[Opening Extracted information section]

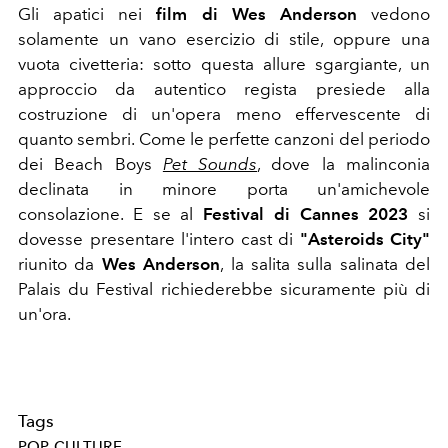
Gli apatici nei
film di Wes Anderson
vedono
solamente un vano esercizio di stile, oppure una
vuota civetteria: sotto questa allure sgargiante, un
approccio da autentico regista presiede alla
costruzione di
un'opera meno effervescente di
quanto sembri. Come le perfette canzoni del periodo
dei Beach Boys
Pet Sounds
, dove la malinconia
declinata in minore porta un'amichevole
consolazione.
E se al
Festival di Cannes 2023
si
dovesse presentare l'intero cast di
"Asteroids City"
riunito da
Wes Anderson
, la salita sulla salinata del
Palais du Festival richiederebbe sicuramente più di
un'ora.
Tags
POP CULTURE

[Closing Extracted information section]

- _Exercise prompt_: Return all the records above exactly, pictures omitted.

- _Worked solution_:
Gli apatici nei
film di Wes Anderson
vedono
solamente un vano esercizio di stile, oppure una
vuota civetteria: sotto questa allure sgargiante, un
approccio da autentico regista presiede alla
costruzione di
un'opera meno effervescente di
quanto sembri. Come le perfette canzoni del periodo
dei Beach Boys
Pet Sounds
, dove la malinconia
declinata in minore porta un'amichevole
consolazione.
E se al
Festival di Cannes 2023
si
dovesse presentare l'intero cast di
"Asteroids City"
riunito da
Wes Anderson
, la salita sulla salinata del
Palais du Festival richiederebbe sicuramente più di
un'ora.
Tags
POP CULTURE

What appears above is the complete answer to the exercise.